Havia ali pintado […] o próprio Trimalchião, que na figura de um jovem

de longos cabelos, com o caduceu na mão, entrava em Roma, guiado

por Minerva. […] E no pórtico, ao fundo, Mercúrio, levantando

Trimalchião pelo queixo, transportava-o a um trono celeste. […] - Pedi

explicações do lugar a cerca das pinturas que se viam no átrio: -

Representam, respondeu-me, a Ilíada e a Odisseia [...] (PETRÔNIO,

1980:39).

Para justificar tamanha fortuna, e, por temor da ira divina em não demonstrar

devidamente sua gratidão a seus benfeitores, Trimalchião mitifica a si mesmo, se

autorrepresentando iconograficamente nas paredes de sua villa, onde é retratado por

meio de afrescos e mosaicos, desempenhando o papel de escolhido dos deuses, parte

que cabe ao herói. “Mas não vá se pensar por isso que me seja inteiramente estranha a

arte oratória; mesmo a literatura sempre estudei de boa vontade. A prova disso é que

possuo três bibliotecas: uma de obras gregas e duas latinas” (PETRÔNIO, 1980:55).

Como explícita forma de compensação por sua falta de cultura, Trimalchião enaltecerá

o fato de possuir, no sentido material, muita cultura, e não se exime em criar tolos

aforismos ou em enaltecer o caráter erudito de seu convito se fazendo valer de suas

posses.

- Amigos, bebei sem cerimônia; pois, se não, como poderiam nadar os

peixes que comemos? E acreditai que toda a minha ceia consiste nos

pratos que vistes no interior daquela vasilha? Será isso conhecer

Ulisses? Certamente: a filologia é necessária em todos os lugares,

mesmo na mesa (PETRÔNIO, 1980:46, grifo do tradutor).

Nesta citação podemos vislumbrar o caráter grotesco que Petrônio confere ao

anfitrião, por meio de sua deselegante tentativa em se fazer espirituoso ao incitar que

seus convidados bebam vinho, afinal, “como poderiam nadar (em nossos estômagos)

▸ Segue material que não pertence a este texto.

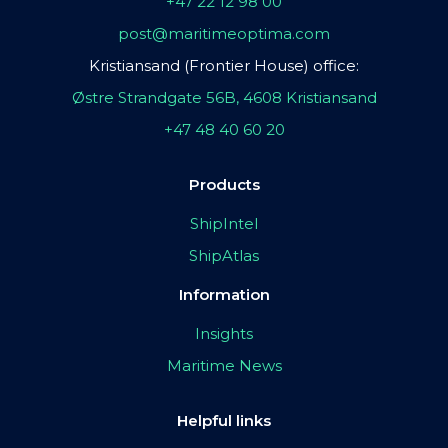
+47 22 12 98 00
post@maritimeoptima.com
Kristiansand (Frontier House) office:
Østre Strandgate 56B, 4608 Kristiansand
+47 48 40 60 20
Products
ShipIntel
ShipAtlas
Information
Insights
Maritime News
Helpful links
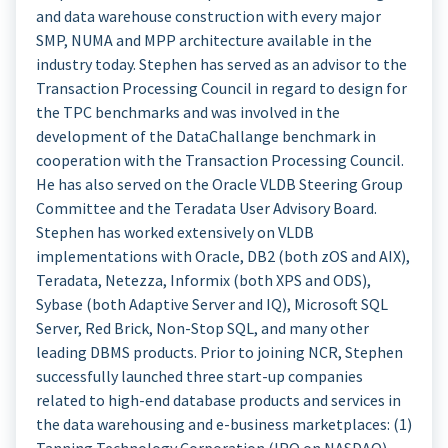
and data warehouse construction with every major
SMP, NUMA and MPP architecture available in the
industry today. Stephen has served as an advisor to the
Transaction Processing Council in regard to design for
the TPC benchmarks and was involved in the
development of the DataChallange benchmark in
cooperation with the Transaction Processing Council.
He has also served on the Oracle VLDB Steering Group
Committee and the Teradata User Advisory Board.
Stephen has worked extensively on VLDB
implementations with Oracle, DB2 (both zOS and AIX),
Teradata, Netezza, Informix (both XPS and ODS),
Sybase (both Adaptive Server and IQ), Microsoft SQL
Server, Red Brick, Non-Stop SQL, and many other
leading DBMS products. Prior to joining NCR, Stephen
successfully launched three start-up companies
related to high-end database products and services in
the data warehousing and e-business marketplaces: (1)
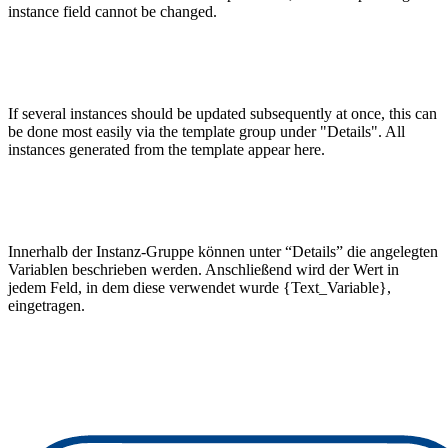
instance field cannot be changed.
If several instances should be updated subsequently at once, this can
be done most easily via the template group under "Details". All
instances generated from the template appear here.
Innerhalb der Instanz-Gruppe können unter “Details” die angelegten
Variablen beschrieben werden. Anschließend wird der Wert in
jedem Feld, in dem diese verwendet wurde {Text_Variable},
eingetragen.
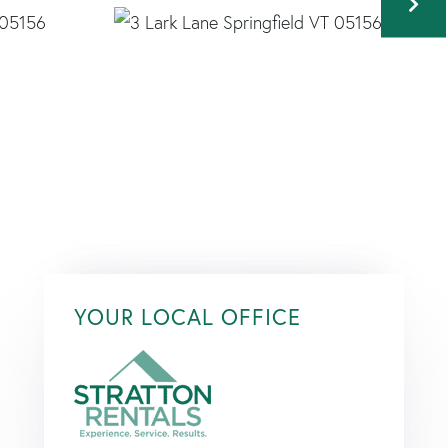
YOUR LOCAL OFFICE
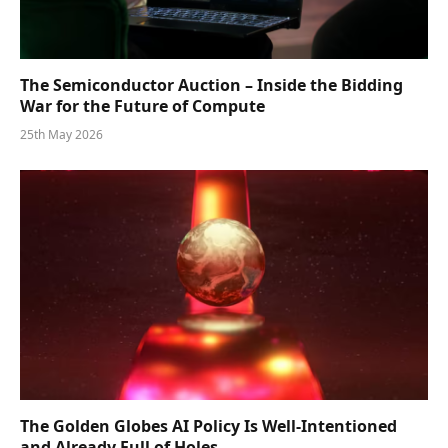
The Semiconductor Auction – Inside the Bidding
War for the Future of Compute
25th May 2026
The Golden Globes AI Policy Is Well-Intentioned
and Already Full of Holes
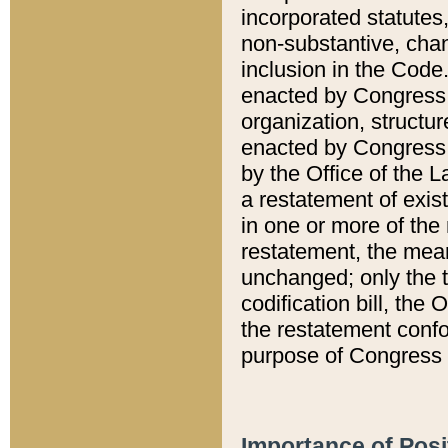
incorporated statutes,
non-substantive, chan
inclusion in the Code.
enacted by Congress i
organization, structur
enacted by Congress. 
by the Office of the L
a restatement of exis
in one or more of the 
restatement, the mean
unchanged; only the t
codification bill, the
the restatement confo
purpose of Congress i
Importance of Posi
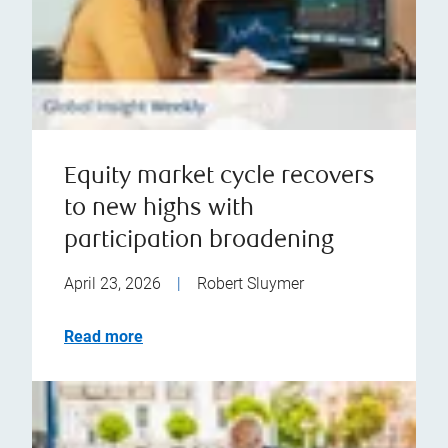
Equity market cycle recovers
to new highs with
participation broadening
April 23, 2026
|
Robert Sluymer
Read more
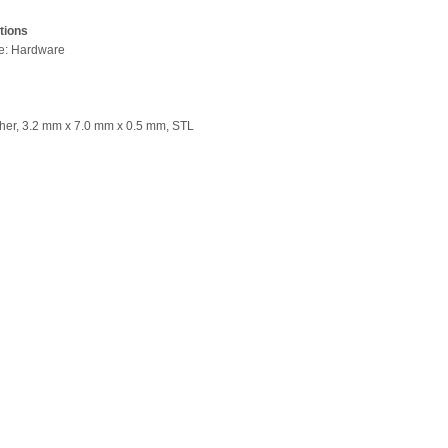
tions
pe: Hardware
her, 3.2 mm x 7.0 mm x 0.5 mm, STL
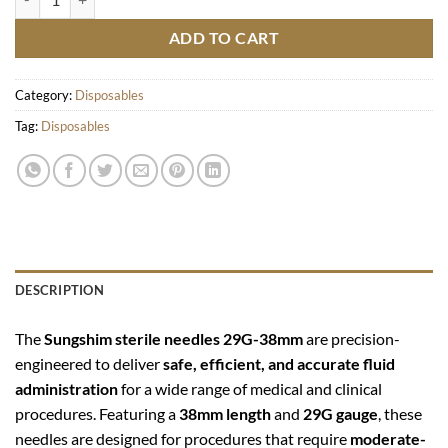
ADD TO CART
Category:
Disposables
Tag:
Disposables
DESCRIPTION
The
Sungshim sterile needles 29G-38mm
are precision-
engineered to deliver
safe, efficient, and accurate fluid
administration
for a wide range of medical and clinical
procedures. Featuring a
38mm length
and
29G gauge
, these
needles are designed for procedures that require
moderate-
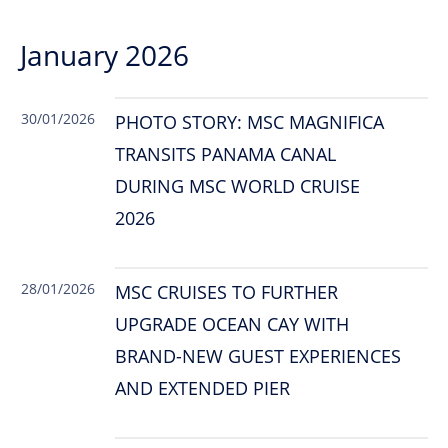
January 2026
30/01/2026
PHOTO STORY: MSC MAGNIFICA
TRANSITS PANAMA CANAL
DURING MSC WORLD CRUISE
2026
28/01/2026
MSC CRUISES TO FURTHER
UPGRADE OCEAN CAY WITH
BRAND-NEW GUEST EXPERIENCES
AND EXTENDED PIER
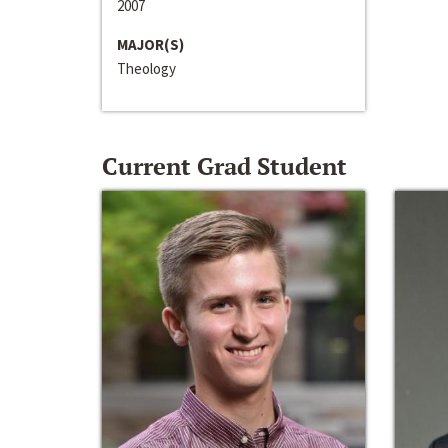
2007
MAJOR(S)
Theology
Current Grad Student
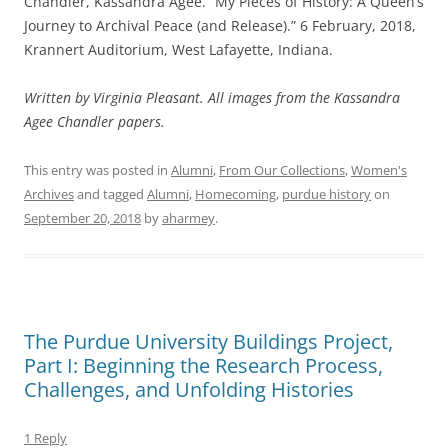
Chandler, Kassandra Agee. “My Pieces of History: A Queen’s
Journey to Archival Peace (and Release).” 6 February, 2018,
Krannert Auditorium, West Lafayette, Indiana.
Written by Virginia Pleasant. All images from the Kassandra
Agee Chandler papers.
This entry was posted in
Alumni
,
From Our Collections
,
Women's
Archives
and tagged
Alumni
,
Homecoming
,
purdue history
on
September 20, 2018
by
aharmey
.
The Purdue University Buildings Project,
Part I: Beginning the Research Process,
Challenges, and Unfolding Histories
1 Reply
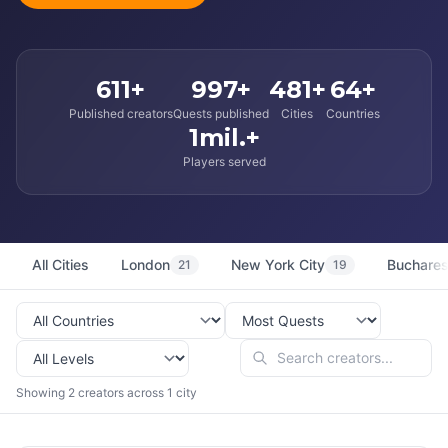
611+
997+
481+
64+
Published creators
Quests published
Cities
Countries
1mil.+
Players served
All Cities
London
New York City
Buchares
21
19
Showing 2 creators across 1 city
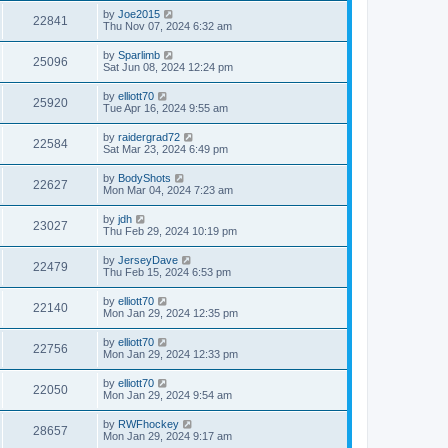
by
Joe2015
22841
Thu Nov 07, 2024 6:32 am
by
Sparlimb
25096
Sat Jun 08, 2024 12:24 pm
by
elliott70
25920
Tue Apr 16, 2024 9:55 am
by
raidergrad72
22584
Sat Mar 23, 2024 6:49 pm
by
BodyShots
22627
Mon Mar 04, 2024 7:23 am
by
jdh
23027
Thu Feb 29, 2024 10:19 pm
by
JerseyDave
22479
Thu Feb 15, 2024 6:53 pm
by
elliott70
22140
Mon Jan 29, 2024 12:35 pm
by
elliott70
22756
Mon Jan 29, 2024 12:33 pm
by
elliott70
22050
Mon Jan 29, 2024 9:54 am
by
RWFhockey
28657
Mon Jan 29, 2024 9:17 am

os peixes que comemos?”. Trimalchião prossegue, e, em tom moralizante, indaga seu

público de incultos endinheirados se a espetaculosa ceia que ele promovia era

constituída apenas de comida, quando na verdade, seu triclínio oferecia, acima de tudo,

cultura. Em forma de arte parietal, música, encenação homérica, danças exóticas,

atrações com os cozinheiros, declamação de poesia, inúmeros pratos inusitados

acompanhados de charadas, e assim por diante. A autoafirmação em forma de

pergunta será seguida por uma citação erudita de Virgílio (Eneida II), será isso

conhecer Ulisses?, seguida pelo comentário de que mesmo à mesa os clássico caem

bem. Vejamos, então, o regimento que conduz a comensalidade no Banquete de

Trimalchião.

3. Hospitalidade e pão

No regimento do banquete privado greco-romano são explicitadas duas

principais fruições: a alimentar, denominada ceia, e a filosófica, denominada simpósio

(comissatio, para os romanos). A fim de identificar e interpretar como a presença dos

mitos e dos ritos se configuram na esfera da alimentação e da comensalidade no

Banquete de Trimalchião, analisaremos algumas passagens do Canto VII, da Odisseia.

Para um melhor entendimento de como se desenrolava o protocolo desta

comensalidade, é relevante tomarmos conhecimento do pacto ético da hospitalidade

mediterrânica. A xenia (também xènion) representava um sistema de valores que

agregava os preceitos da hospitalidade como forma de mediação com os deuses. O

vocábulo do grego arcaico, xenia é a antiga denominação de presentes dados aos

hóspedes, ou simplesmente de alimentos nas acomodações dos hóspedes, oferecidos

pelos anfitriões. Esta palavra é citada em ambos os sentidos desde Homero, e pode ser

entendida com um sentido geral de acolhimento de um estrangeiro ou da própria

hospitalidade10. Interessante observar que xenos significa estranho, estrangeiro,

forasteiro, e, posteriormente, hóspede11.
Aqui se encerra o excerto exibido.